▶ PROMPT:
Each line of the material should be output exactly as shown.

━━━━━━

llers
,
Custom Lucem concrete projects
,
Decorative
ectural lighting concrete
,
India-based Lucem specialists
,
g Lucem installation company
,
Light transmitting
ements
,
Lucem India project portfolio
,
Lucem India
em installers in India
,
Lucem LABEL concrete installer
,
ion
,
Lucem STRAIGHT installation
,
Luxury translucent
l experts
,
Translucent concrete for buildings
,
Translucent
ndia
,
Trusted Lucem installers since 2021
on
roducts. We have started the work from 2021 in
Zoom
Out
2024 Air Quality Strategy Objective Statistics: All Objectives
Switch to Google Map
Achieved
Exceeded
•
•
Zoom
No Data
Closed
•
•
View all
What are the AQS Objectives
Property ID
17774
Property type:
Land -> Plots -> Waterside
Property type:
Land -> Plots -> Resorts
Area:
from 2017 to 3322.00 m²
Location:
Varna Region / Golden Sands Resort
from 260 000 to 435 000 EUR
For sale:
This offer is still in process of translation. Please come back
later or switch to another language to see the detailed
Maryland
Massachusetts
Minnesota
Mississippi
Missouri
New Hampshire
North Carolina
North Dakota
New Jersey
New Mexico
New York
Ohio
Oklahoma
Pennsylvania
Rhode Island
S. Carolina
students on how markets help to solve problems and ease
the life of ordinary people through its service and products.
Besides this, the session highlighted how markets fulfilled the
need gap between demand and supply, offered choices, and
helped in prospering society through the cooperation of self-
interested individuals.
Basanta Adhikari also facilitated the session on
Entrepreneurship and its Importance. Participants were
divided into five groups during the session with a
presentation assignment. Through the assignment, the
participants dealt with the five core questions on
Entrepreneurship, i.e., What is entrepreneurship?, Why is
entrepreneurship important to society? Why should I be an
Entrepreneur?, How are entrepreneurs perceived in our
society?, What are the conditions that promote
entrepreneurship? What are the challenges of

━━━━━━

▶ TASK RESULT:
llers
,
Custom Lucem concrete projects
,
Decorative
ectural lighting concrete
,
India-based Lucem specialists
,
g Lucem installation company
,
Light transmitting
ements
,
Lucem India project portfolio
,
Lucem India
em installers in India
,
Lucem LABEL concrete installer
,
ion
,
Lucem STRAIGHT installation
,
Luxury translucent
l experts
,
Translucent concrete for buildings
,
Translucent
ndia
,
Trusted Lucem installers since 2021
on
roducts. We have started the work from 2021 in
Zoom
Out
2024 Air Quality Strategy Objective Statistics: All Objectives
Switch to Google Map
Achieved
Exceeded
•
•
Zoom
No Data
Closed
•
•
View all
What are the AQS Objectives
Property ID
17774
Property type:
Land -> Plots -> Waterside
Property type:
Land -> Plots -> Resorts
Area:
from 2017 to 3322.00 m²
Location:
Varna Region / Golden Sands Resort
from 260 000 to 435 000 EUR
For sale:
This offer is still in process of translation. Please come back
later or switch to another language to see the detailed
Maryland
Massachusetts
Minnesota
Mississippi
Missouri
New Hampshire
North Carolina
North Dakota
New Jersey
New Mexico
New York
Ohio
Oklahoma
Pennsylvania
Rhode Island
S. Carolina
students on how markets help to solve problems and ease
the life of ordinary people through its service and products.
Besides this, the session highlighted how markets fulfilled the
need gap between demand and supply, offered choices, and
helped in prospering society through the cooperation of self-
interested individuals.
Basanta Adhikari also facilitated the session on
Entrepreneurship and its Importance. Participants were
divided into five groups during the session with a
presentation assignment. Through the assignment, the
participants dealt with the five core questions on
Entrepreneurship, i.e., What is entrepreneurship?, Why is
entrepreneurship important to society? Why should I be an
Entrepreneur?, How are entrepreneurs perceived in our
society?, What are the conditions that promote
entrepreneurship? What are the challenges of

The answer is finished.